-- What is being asked --
Copy exactly, please, each line of the data below until the line that contains "precargada de 2ml" has been copied, beginning at the top.

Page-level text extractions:

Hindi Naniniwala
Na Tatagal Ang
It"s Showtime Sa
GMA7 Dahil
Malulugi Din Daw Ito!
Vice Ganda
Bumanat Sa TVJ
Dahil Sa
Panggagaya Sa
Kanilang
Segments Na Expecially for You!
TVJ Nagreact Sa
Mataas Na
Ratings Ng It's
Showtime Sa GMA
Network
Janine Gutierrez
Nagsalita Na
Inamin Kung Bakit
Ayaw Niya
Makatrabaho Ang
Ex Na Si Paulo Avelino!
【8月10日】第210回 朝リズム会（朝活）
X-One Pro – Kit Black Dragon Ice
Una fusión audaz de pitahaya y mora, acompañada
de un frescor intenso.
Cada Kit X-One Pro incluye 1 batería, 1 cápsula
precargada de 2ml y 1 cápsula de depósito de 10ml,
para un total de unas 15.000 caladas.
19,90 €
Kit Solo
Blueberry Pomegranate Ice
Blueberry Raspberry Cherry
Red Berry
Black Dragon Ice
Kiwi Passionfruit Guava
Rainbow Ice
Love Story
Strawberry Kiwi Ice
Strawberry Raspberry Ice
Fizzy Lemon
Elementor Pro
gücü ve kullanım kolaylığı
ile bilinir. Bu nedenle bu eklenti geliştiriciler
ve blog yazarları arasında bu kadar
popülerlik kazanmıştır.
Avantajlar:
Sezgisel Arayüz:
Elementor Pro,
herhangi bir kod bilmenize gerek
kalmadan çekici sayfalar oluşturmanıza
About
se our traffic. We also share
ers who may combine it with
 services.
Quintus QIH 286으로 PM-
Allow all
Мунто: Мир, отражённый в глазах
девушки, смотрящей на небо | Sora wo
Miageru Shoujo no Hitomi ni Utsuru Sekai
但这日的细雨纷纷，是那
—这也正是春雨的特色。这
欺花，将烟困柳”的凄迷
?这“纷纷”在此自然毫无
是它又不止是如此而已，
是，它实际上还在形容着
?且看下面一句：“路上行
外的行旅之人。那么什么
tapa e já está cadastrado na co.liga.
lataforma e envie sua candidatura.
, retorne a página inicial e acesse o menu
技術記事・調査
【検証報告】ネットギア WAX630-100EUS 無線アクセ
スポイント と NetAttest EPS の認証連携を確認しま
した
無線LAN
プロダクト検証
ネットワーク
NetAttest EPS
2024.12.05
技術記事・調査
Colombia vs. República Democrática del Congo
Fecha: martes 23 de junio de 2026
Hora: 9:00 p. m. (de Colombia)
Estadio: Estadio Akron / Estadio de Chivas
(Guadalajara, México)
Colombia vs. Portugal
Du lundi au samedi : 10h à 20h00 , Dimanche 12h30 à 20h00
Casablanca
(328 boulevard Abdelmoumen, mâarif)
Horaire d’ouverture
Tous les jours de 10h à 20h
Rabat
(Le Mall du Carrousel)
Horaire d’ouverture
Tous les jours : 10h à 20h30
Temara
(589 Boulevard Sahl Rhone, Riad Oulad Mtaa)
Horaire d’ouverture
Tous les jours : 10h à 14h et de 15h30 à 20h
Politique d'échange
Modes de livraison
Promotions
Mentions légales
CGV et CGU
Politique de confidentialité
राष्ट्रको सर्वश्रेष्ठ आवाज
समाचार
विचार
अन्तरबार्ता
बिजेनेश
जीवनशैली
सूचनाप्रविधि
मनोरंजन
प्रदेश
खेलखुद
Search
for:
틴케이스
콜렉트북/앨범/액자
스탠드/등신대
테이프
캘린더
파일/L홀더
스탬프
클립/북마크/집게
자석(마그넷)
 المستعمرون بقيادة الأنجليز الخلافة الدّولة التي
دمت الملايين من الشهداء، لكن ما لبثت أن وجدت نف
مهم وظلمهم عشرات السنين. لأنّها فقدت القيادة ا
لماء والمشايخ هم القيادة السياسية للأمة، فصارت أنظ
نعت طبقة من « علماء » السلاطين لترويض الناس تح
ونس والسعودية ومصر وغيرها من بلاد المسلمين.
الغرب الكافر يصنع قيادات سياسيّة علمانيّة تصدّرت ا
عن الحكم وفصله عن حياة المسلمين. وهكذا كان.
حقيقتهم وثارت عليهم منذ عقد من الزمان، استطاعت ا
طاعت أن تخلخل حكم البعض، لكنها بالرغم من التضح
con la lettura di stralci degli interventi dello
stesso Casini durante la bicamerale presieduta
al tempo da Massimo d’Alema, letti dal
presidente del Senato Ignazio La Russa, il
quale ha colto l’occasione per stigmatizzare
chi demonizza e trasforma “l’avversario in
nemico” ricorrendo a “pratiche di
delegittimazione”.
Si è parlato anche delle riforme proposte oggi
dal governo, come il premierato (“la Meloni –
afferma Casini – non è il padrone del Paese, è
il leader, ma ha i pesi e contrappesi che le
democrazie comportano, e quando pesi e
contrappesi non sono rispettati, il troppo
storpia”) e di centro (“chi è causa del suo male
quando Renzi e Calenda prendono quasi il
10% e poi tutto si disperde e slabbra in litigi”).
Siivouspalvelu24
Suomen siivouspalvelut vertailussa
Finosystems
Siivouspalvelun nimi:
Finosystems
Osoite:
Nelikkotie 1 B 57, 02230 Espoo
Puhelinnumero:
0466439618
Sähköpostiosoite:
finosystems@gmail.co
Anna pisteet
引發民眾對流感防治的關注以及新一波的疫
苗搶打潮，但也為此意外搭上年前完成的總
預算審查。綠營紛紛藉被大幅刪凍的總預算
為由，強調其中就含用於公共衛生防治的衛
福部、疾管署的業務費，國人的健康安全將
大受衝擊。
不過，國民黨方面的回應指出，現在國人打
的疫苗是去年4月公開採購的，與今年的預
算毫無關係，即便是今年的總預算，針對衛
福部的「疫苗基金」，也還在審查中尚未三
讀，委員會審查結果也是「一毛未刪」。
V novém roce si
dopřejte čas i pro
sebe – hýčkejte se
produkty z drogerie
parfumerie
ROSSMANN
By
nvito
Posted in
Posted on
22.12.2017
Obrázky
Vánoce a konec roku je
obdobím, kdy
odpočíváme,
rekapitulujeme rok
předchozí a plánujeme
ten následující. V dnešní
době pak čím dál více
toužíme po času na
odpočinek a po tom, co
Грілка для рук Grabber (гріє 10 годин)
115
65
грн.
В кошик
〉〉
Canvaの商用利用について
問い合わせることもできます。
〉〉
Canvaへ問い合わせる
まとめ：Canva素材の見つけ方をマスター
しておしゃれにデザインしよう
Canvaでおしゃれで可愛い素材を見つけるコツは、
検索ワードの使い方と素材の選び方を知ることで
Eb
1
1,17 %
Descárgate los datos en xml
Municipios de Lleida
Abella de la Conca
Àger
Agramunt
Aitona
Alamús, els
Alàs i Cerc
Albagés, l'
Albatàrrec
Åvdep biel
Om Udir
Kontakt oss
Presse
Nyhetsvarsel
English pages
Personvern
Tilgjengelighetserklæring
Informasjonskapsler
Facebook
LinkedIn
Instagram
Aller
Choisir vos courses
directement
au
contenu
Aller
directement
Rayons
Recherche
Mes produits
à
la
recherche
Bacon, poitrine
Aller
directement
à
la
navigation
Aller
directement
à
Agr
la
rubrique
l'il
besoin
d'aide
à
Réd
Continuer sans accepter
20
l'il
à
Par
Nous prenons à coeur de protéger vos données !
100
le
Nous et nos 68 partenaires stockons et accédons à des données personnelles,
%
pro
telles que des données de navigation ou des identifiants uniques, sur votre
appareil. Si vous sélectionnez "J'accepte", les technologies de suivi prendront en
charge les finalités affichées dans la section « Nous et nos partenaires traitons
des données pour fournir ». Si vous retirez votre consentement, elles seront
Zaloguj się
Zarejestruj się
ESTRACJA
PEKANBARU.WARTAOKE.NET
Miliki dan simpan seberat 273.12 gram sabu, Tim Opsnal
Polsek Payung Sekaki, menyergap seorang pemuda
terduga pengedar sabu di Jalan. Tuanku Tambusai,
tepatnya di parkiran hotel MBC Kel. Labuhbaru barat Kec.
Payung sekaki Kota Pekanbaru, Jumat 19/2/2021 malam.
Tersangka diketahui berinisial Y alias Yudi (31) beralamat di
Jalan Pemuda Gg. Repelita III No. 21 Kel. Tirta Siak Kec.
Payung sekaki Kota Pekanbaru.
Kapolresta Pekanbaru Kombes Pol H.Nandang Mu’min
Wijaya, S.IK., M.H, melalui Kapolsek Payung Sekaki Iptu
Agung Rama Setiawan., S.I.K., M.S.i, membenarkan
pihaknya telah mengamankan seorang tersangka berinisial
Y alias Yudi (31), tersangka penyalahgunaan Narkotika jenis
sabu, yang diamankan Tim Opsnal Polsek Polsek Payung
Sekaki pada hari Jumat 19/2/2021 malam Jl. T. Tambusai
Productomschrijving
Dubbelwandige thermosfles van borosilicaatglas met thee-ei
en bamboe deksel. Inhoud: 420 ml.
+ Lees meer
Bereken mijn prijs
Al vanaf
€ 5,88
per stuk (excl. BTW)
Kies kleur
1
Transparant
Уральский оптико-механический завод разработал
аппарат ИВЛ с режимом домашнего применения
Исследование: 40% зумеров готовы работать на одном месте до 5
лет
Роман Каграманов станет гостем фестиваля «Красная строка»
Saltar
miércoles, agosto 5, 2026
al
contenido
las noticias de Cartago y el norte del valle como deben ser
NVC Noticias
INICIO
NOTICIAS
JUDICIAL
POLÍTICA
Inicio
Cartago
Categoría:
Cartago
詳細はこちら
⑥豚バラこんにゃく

-- Exercise response --
Hindi Naniniwala
Na Tatagal Ang
It"s Showtime Sa
GMA7 Dahil
Malulugi Din Daw Ito!
Vice Ganda
Bumanat Sa TVJ
Dahil Sa
Panggagaya Sa
Kanilang
Segments Na Expecially for You!
TVJ Nagreact Sa
Mataas Na
Ratings Ng It's
Showtime Sa GMA
Network
Janine Gutierrez
Nagsalita Na
Inamin Kung Bakit
Ayaw Niya
Makatrabaho Ang
Ex Na Si Paulo Avelino!
【8月10日】第210回 朝リズム会（朝活）
X-One Pro – Kit Black Dragon Ice
Una fusión audaz de pitahaya y mora, acompañada
de un frescor intenso.
Cada Kit X-One Pro incluye 1 batería, 1 cápsula
precargada de 2ml y 1 cápsula de depósito de 10ml,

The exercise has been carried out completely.